WHAT YOU NEED TO DO: After reading the lines below, count those that contain "vous" and give the count alone.

EXERCISE INPUT:
*** Begin section ***

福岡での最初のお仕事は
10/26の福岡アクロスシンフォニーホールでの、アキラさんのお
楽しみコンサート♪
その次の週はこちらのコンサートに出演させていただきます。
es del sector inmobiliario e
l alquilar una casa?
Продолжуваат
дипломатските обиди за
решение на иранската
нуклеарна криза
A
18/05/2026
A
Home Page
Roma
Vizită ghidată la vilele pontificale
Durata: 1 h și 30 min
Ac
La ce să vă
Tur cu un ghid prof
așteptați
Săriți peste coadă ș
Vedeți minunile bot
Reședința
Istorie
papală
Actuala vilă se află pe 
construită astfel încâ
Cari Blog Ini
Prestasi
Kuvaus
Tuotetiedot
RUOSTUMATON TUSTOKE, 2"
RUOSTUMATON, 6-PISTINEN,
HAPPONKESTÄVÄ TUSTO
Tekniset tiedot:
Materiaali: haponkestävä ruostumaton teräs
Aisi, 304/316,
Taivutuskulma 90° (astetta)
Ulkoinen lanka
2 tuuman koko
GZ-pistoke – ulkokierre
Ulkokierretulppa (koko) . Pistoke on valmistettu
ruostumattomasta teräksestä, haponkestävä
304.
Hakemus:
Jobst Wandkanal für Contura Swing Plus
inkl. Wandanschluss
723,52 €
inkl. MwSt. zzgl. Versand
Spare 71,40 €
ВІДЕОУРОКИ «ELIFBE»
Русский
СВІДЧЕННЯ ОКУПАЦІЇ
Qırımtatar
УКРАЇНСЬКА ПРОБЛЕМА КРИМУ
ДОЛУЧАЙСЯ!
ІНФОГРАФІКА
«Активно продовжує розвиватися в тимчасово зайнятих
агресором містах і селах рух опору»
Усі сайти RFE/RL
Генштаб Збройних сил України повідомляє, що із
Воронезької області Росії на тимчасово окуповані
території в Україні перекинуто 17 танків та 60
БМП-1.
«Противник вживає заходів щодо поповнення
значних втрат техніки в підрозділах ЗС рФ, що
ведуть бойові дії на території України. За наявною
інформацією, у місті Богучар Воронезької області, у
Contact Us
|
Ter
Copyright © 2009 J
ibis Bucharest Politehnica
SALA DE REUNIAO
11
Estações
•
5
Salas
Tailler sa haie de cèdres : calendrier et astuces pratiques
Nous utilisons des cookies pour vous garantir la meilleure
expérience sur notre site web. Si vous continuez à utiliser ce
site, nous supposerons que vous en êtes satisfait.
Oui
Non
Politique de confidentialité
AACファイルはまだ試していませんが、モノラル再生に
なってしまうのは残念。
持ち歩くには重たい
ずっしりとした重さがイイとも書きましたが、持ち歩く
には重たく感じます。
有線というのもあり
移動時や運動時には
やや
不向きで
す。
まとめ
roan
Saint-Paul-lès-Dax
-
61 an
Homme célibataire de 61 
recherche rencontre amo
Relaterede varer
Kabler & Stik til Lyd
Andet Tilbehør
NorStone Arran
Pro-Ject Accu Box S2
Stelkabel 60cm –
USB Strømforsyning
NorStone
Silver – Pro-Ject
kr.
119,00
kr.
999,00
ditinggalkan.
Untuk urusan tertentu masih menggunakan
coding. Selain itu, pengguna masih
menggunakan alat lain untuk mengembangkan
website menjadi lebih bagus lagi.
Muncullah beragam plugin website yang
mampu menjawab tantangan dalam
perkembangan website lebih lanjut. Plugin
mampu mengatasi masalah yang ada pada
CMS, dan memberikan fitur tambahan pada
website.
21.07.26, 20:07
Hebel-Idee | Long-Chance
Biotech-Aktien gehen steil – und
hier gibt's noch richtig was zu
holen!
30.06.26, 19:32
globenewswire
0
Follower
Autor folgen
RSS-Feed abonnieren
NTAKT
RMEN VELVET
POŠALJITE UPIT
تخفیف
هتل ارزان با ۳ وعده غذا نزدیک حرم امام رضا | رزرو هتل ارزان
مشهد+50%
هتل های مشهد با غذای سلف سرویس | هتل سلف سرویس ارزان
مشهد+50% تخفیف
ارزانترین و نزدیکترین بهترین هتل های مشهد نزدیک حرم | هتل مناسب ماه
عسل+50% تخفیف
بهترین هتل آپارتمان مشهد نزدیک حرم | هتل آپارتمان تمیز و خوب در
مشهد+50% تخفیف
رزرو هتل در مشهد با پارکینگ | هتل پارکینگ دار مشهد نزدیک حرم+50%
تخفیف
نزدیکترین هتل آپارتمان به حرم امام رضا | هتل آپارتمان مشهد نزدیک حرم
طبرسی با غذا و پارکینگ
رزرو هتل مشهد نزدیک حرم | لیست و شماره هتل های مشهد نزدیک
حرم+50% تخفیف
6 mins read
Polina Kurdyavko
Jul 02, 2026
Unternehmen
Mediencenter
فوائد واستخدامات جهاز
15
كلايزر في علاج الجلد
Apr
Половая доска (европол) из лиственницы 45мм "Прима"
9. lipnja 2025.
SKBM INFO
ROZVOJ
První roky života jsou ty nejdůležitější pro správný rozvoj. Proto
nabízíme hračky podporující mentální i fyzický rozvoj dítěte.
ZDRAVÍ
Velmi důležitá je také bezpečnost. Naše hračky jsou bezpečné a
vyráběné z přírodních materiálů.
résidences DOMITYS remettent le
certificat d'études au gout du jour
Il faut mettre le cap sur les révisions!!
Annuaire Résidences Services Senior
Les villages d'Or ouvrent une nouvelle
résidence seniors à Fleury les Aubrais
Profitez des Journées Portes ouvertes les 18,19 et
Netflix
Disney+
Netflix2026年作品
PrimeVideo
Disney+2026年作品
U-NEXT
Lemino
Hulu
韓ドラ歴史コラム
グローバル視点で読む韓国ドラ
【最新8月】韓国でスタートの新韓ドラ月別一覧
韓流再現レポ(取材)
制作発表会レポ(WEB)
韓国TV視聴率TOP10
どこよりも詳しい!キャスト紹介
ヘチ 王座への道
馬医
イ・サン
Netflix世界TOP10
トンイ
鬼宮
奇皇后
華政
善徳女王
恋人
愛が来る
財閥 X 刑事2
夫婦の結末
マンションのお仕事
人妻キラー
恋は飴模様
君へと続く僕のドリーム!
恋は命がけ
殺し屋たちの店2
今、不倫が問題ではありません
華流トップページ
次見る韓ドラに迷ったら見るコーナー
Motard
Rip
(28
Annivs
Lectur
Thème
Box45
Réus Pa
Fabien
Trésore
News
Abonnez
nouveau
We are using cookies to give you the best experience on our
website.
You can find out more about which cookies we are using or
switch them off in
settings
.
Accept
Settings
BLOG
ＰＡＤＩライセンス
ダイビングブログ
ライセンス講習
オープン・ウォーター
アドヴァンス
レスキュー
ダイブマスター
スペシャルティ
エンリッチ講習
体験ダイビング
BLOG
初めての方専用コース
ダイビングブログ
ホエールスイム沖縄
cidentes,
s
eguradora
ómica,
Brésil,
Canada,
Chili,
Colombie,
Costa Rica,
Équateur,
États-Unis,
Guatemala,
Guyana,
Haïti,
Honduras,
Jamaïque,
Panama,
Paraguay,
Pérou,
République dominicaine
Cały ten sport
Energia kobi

*** End section ***

YOUR RESPONSE: 3